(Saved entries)
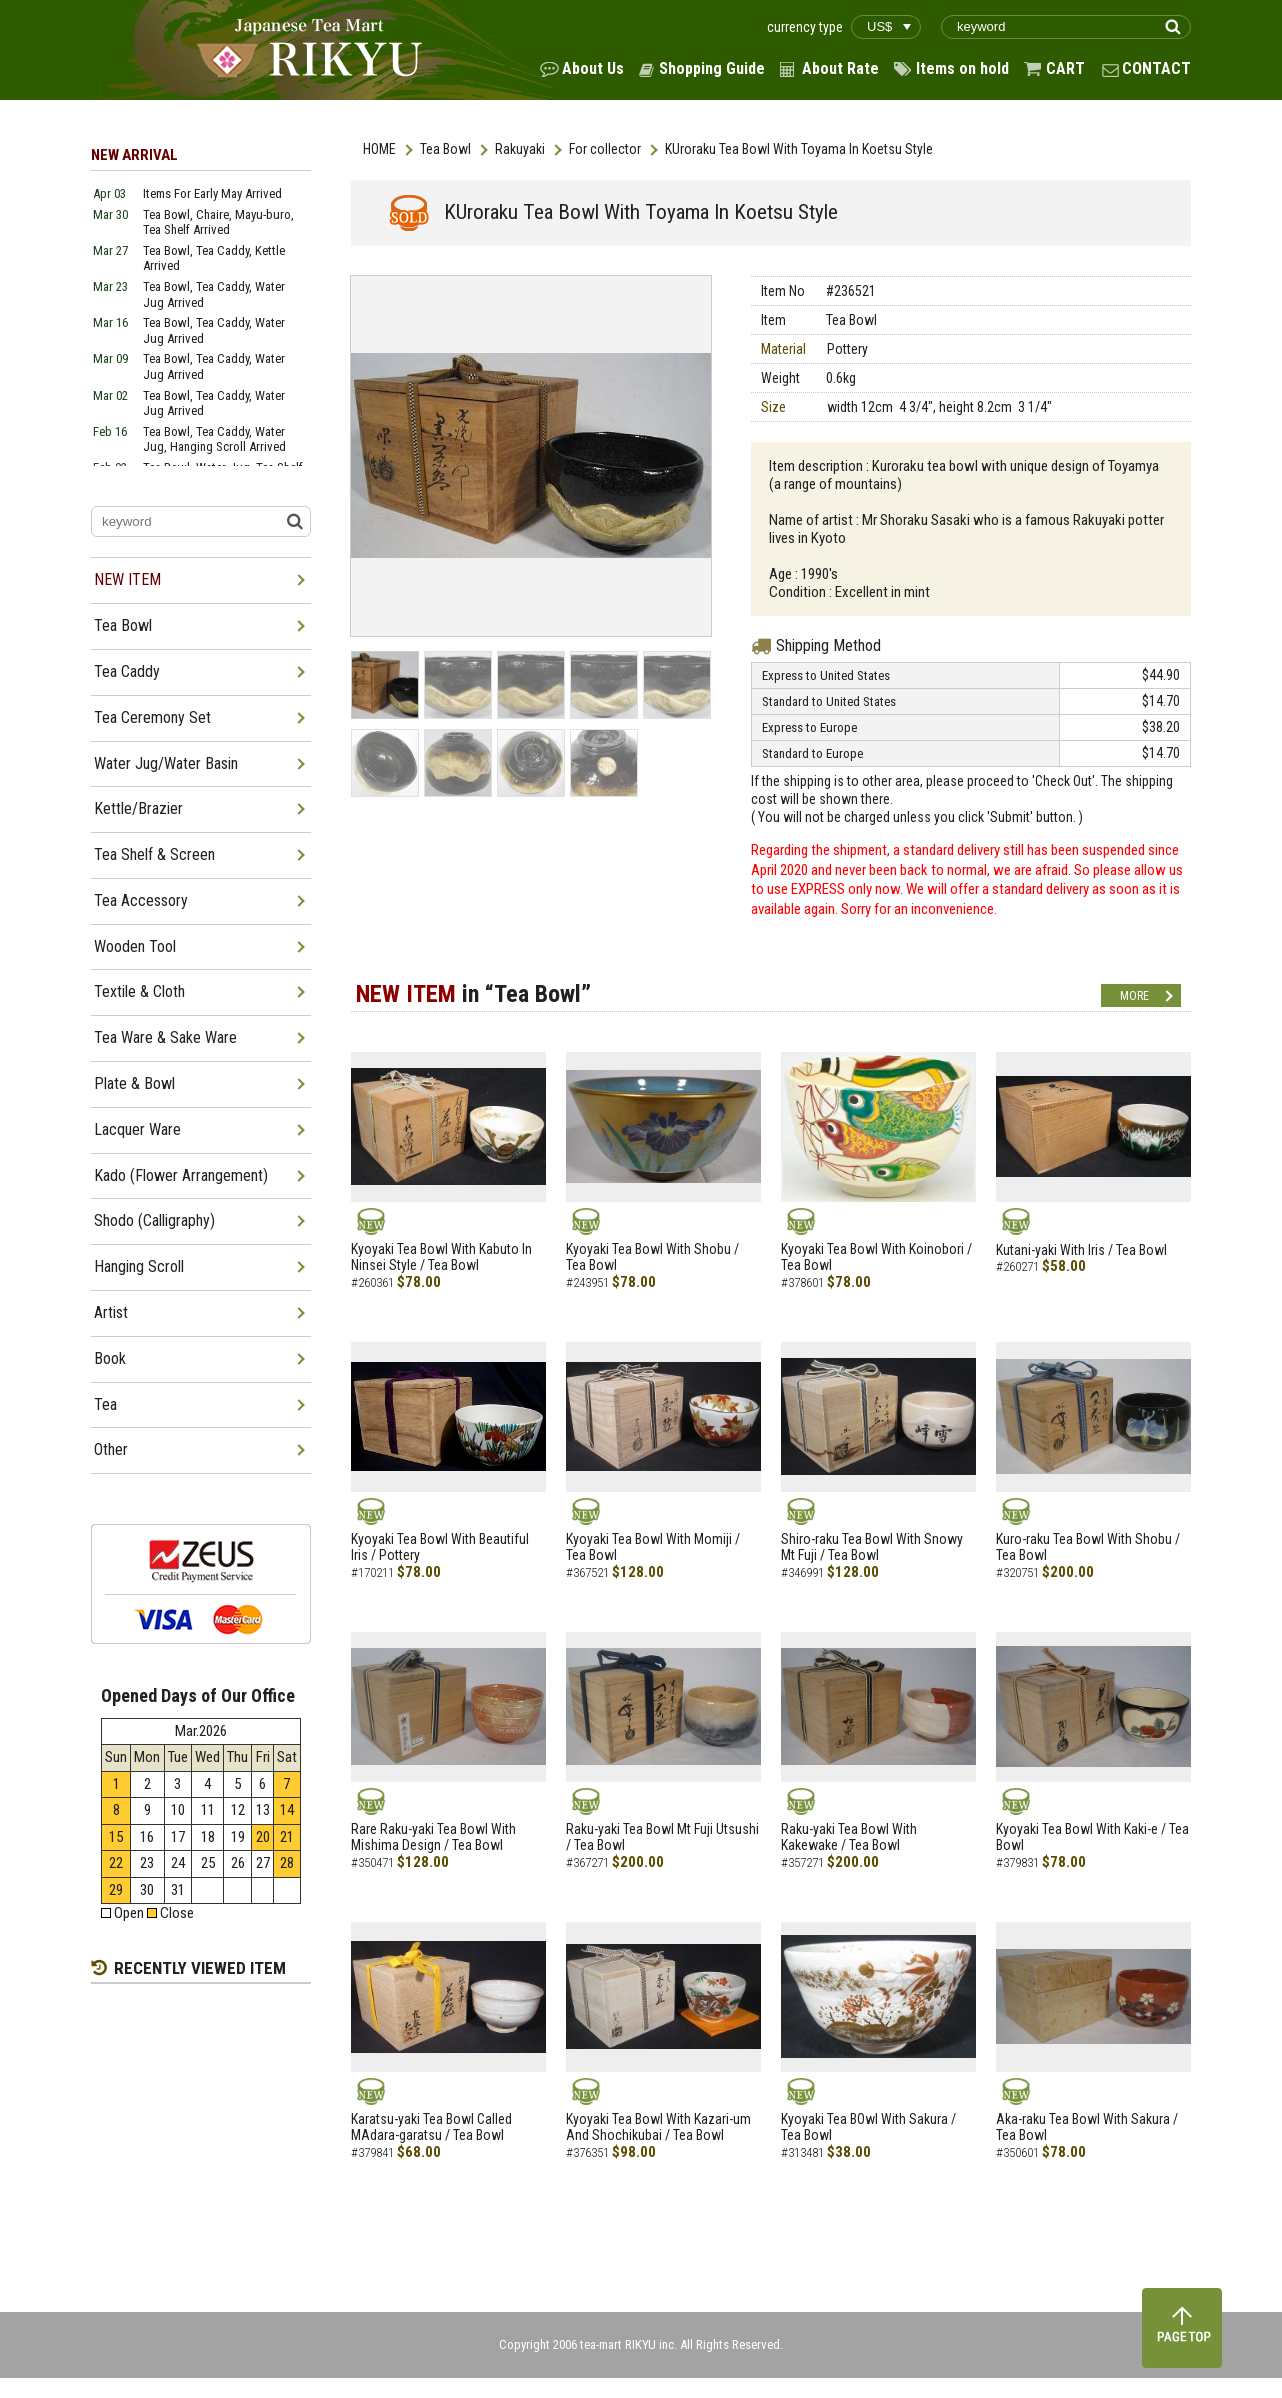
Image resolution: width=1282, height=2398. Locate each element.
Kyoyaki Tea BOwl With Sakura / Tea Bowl (868, 2127)
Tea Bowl (445, 149)
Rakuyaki (520, 149)
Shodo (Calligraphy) (154, 1220)
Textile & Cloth (139, 991)
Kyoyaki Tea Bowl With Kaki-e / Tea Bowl (1092, 1837)
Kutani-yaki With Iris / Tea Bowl (1081, 1250)
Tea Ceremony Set (152, 717)
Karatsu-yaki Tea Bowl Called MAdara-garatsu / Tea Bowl (431, 2127)
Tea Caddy (127, 671)
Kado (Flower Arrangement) (181, 1175)
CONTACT (1156, 68)
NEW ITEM (127, 579)
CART (1065, 68)
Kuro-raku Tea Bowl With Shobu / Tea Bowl (1088, 1547)
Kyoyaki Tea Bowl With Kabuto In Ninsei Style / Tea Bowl (441, 1257)
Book (110, 1358)
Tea (105, 1404)
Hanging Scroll (139, 1266)
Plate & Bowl (134, 1083)
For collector (605, 149)
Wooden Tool (135, 946)
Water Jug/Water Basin (166, 763)
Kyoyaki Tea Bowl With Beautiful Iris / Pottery (440, 1547)
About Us (593, 68)
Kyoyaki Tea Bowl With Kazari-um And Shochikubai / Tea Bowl (658, 2127)
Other (111, 1449)
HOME (379, 149)
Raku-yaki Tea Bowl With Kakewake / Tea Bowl (849, 1837)
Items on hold (962, 68)
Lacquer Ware (137, 1129)
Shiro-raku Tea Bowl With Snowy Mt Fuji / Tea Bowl (872, 1547)
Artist (111, 1312)
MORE (1134, 996)
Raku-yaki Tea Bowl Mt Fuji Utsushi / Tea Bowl (662, 1837)
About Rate (840, 68)
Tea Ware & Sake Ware (165, 1037)
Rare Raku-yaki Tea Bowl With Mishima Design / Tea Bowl (433, 1837)
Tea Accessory (141, 900)
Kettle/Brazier (138, 808)
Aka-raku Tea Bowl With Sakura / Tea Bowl (1087, 2127)
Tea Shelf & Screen (154, 854)
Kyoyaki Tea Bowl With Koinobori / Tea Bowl (876, 1257)
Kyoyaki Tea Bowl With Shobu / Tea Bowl (652, 1257)
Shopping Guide (712, 68)
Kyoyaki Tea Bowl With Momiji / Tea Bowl (653, 1547)
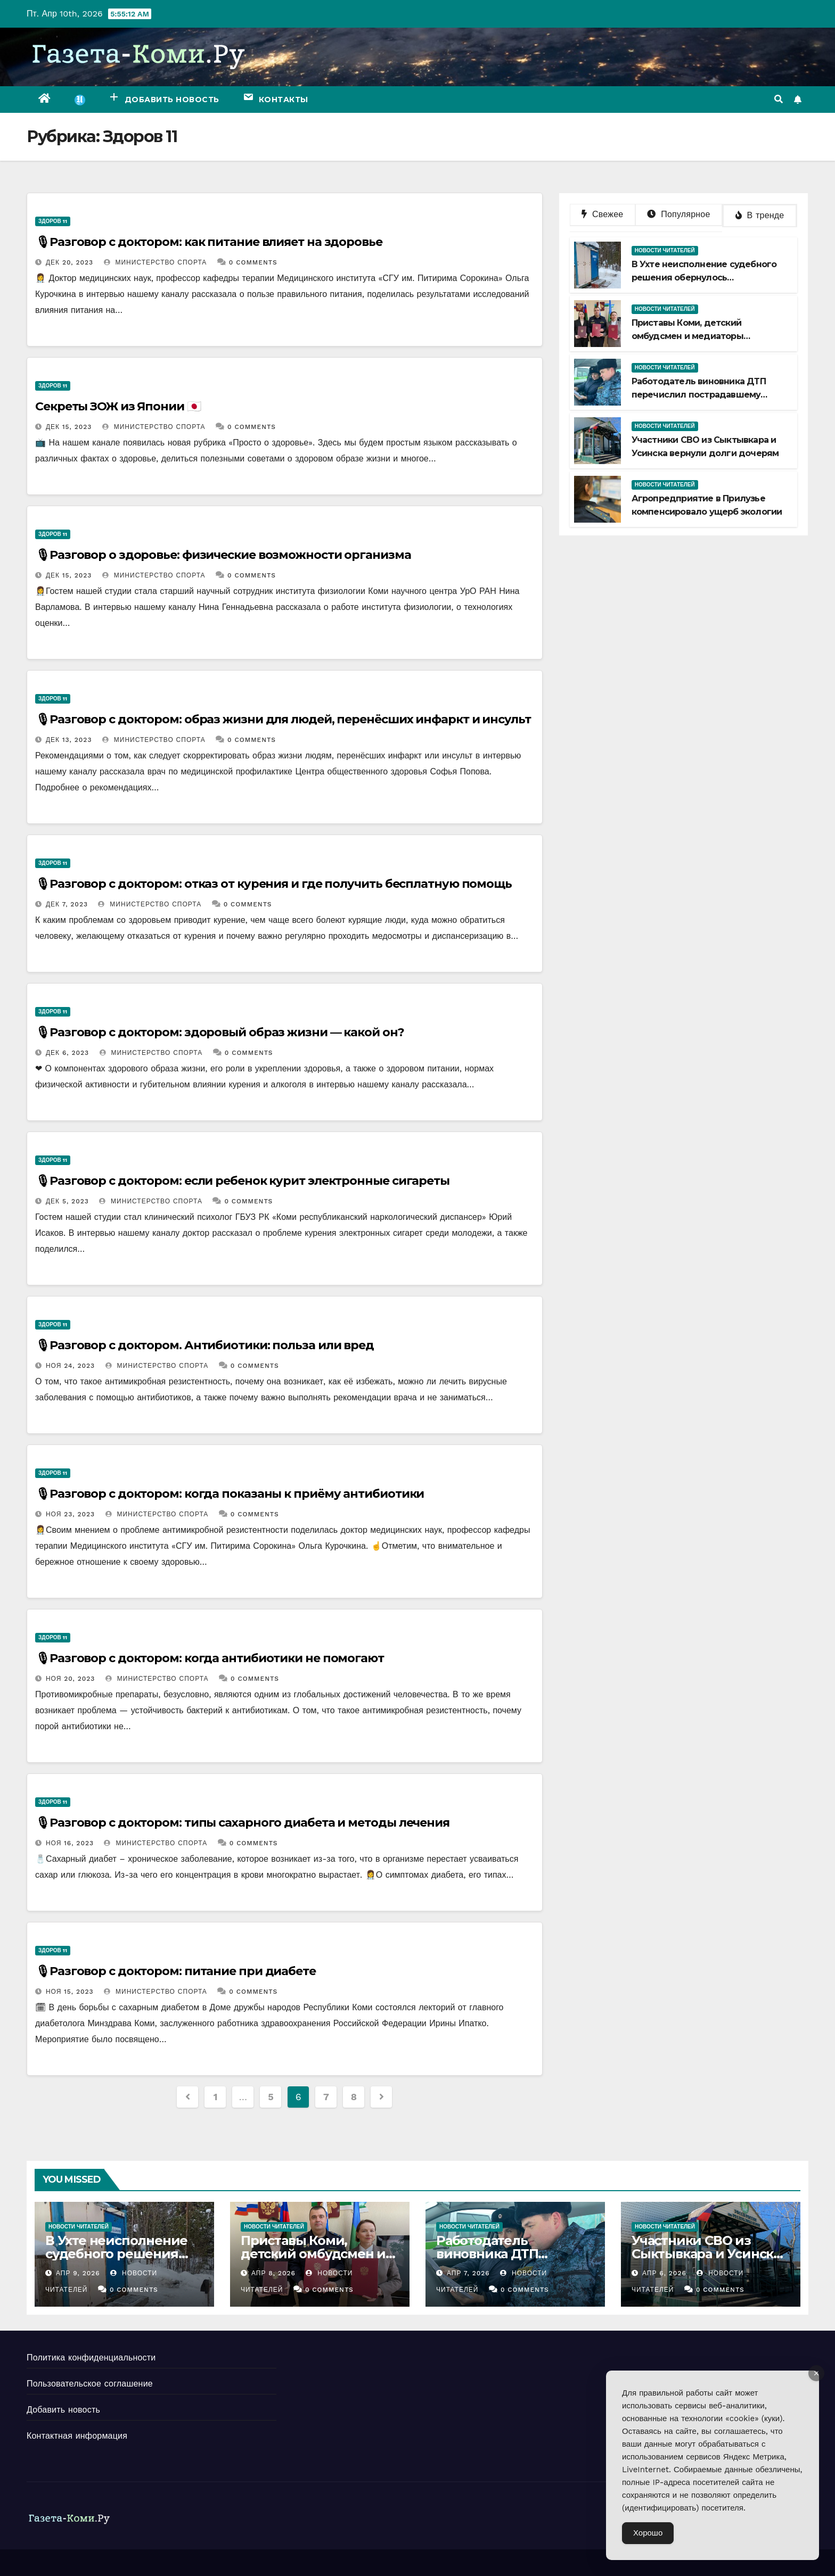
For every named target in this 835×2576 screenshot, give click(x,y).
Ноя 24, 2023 (70, 1365)
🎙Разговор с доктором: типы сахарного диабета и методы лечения (242, 1822)
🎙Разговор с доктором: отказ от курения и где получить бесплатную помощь (273, 884)
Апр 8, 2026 (273, 2273)
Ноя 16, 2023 (70, 1843)
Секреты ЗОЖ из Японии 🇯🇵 (118, 406)
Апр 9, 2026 (78, 2273)
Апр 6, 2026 (664, 2273)
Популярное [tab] (678, 214)
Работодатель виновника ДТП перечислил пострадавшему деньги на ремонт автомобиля (700, 394)
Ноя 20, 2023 (70, 1678)
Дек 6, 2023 (67, 1052)
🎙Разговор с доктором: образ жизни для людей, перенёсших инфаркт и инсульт (283, 719)
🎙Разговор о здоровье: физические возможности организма (223, 555)
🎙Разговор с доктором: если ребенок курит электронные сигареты (242, 1181)
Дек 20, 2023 (69, 262)
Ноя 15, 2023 (70, 1991)
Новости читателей (665, 250)
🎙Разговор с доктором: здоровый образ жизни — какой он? (219, 1032)
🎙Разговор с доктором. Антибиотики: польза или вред (204, 1345)
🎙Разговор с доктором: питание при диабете (175, 1971)
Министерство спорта (155, 262)
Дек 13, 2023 (69, 740)
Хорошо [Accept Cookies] (647, 2533)
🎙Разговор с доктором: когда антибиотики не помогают (209, 1658)
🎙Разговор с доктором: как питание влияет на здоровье (208, 242)
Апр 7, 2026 (468, 2273)
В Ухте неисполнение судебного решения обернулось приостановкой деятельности (704, 277)
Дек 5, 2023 (67, 1201)
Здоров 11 (52, 221)
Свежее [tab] (602, 214)
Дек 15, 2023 (69, 427)
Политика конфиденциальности (91, 2357)
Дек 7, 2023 (67, 904)
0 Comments (253, 262)
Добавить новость (63, 2410)
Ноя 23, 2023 (70, 1514)
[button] (778, 99)
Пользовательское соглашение (90, 2384)
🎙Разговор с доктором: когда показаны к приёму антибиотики (229, 1494)
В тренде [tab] (759, 215)
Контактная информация (77, 2436)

## ACTION ITEM
Copy every line above exactly; images stay out.

## SOLUTION TO THIS EXERCISE
Image resolution: width=1282, height=2398. Locate each element.
Kyoyaki Tea BOwl With Sakura / Tea Bowl (868, 2127)
Tea Bowl (445, 149)
Rakuyaki (520, 149)
Shodo (Calligraphy) (154, 1220)
Textile & Cloth (139, 991)
Kyoyaki Tea Bowl With Kaki-e / Tea Bowl (1092, 1837)
Kutani-yaki With Iris / Tea Bowl (1081, 1250)
Tea Ceremony Set (152, 717)
Karatsu-yaki Tea Bowl Called MAdara-garatsu / Tea Bowl (431, 2127)
Tea Caddy (127, 671)
Kado (Flower Arrangement) (181, 1175)
CONTACT (1156, 68)
NEW ITEM (127, 579)
CART (1065, 68)
Kuro-raku Tea Bowl With Shobu / Tea Bowl (1088, 1547)
Kyoyaki Tea Bowl With Kabuto In Ninsei Style / Tea Bowl (441, 1257)
Book (110, 1358)
Tea (105, 1404)
Hanging Scroll (139, 1266)
Plate & Bowl (134, 1083)
For collector (605, 149)
Wooden Tool (135, 946)
Water Jug/Water Basin (166, 763)
Kyoyaki Tea Bowl With Beautiful Iris / Pottery (440, 1547)
About Us (593, 68)
Kyoyaki Tea Bowl With Kazari-um And Shochikubai / Tea Bowl (658, 2127)
Other (111, 1449)
HOME (379, 149)
Raku-yaki Tea Bowl With Kakewake / Tea Bowl (849, 1837)
Items on hold (962, 68)
Lacquer Ware (137, 1129)
Shiro-raku Tea Bowl With Snowy Mt Fuji / Tea Bowl (872, 1547)
Artist (111, 1312)
MORE (1134, 996)
Raku-yaki Tea Bowl Mt Fuji Utsushi / Tea Bowl (662, 1837)
About Rate (840, 68)
Tea Ware & Sake Ware (165, 1037)
Rare Raku-yaki Tea Bowl With Mishima Design / Tea Bowl (433, 1837)
Tea Accessory (141, 900)
Kettle/Brazier (138, 808)
Aka-raku Tea Bowl With Sakura / Tea Bowl (1087, 2127)
Tea Shelf & Screen (154, 854)
Kyoyaki Tea Bowl With Koinobori / Tea Bowl (876, 1257)
Kyoyaki Tea Bowl With Shobu / Tea Bowl (652, 1257)
Shopping Guide (712, 68)
Kyoyaki Tea Bowl With Momiji / Tea Bowl (653, 1547)
For every named target in this 835×2576 screenshot, give click(x,y).
Ноя 24, 2023 (70, 1365)
🎙Разговор с доктором: типы сахарного диабета и методы лечения (242, 1822)
🎙Разговор с доктором: отказ от курения и где получить бесплатную помощь (273, 884)
Апр 8, 2026 (273, 2273)
Ноя 16, 2023 (70, 1843)
Секреты ЗОЖ из Японии 🇯🇵 (118, 406)
Апр 9, 2026 (78, 2273)
Апр 6, 2026 (664, 2273)
Популярное [tab] (678, 214)
Работодатель виновника ДТП перечислил пострадавшему деньги на ремонт автомобиля (700, 394)
Ноя 20, 2023 (70, 1678)
Дек 6, 2023 (67, 1052)
🎙Разговор с доктором: образ жизни для людей, перенёсших инфаркт и инсульт (283, 719)
🎙Разговор о здоровье: физические возможности организма (223, 555)
🎙Разговор с доктором: если ребенок курит электронные сигареты (242, 1181)
Дек 20, 2023 (69, 262)
Ноя 15, 2023 (70, 1991)
Новости читателей (665, 250)
🎙Разговор с доктором: здоровый образ жизни — какой он? (219, 1032)
🎙Разговор с доктором. Антибиотики: польза или вред (204, 1345)
🎙Разговор с доктором: питание при диабете (175, 1971)
Министерство спорта (155, 262)
Дек 13, 2023 (69, 740)
Хорошо [Accept Cookies] (647, 2533)
🎙Разговор с доктором: когда антибиотики не помогают (209, 1658)
🎙Разговор с доктором: как питание влияет на здоровье (208, 242)
Апр 7, 2026 (468, 2273)
В Ухте неисполнение судебного решения обернулось приостановкой деятельности (704, 277)
Дек 5, 2023 (67, 1201)
Здоров 11 (52, 221)
Свежее [tab] (602, 214)
Дек 15, 2023 (69, 427)
Политика конфиденциальности (91, 2357)
Дек 7, 2023 (67, 904)
0 Comments (253, 262)
Добавить новость (63, 2410)
Ноя 23, 2023 (70, 1514)
[button] (778, 99)
Пользовательское соглашение (90, 2384)
🎙Разговор с доктором: когда показаны к приёму антибиотики (229, 1494)
В тренде [tab] (759, 215)
Контактная информация (77, 2436)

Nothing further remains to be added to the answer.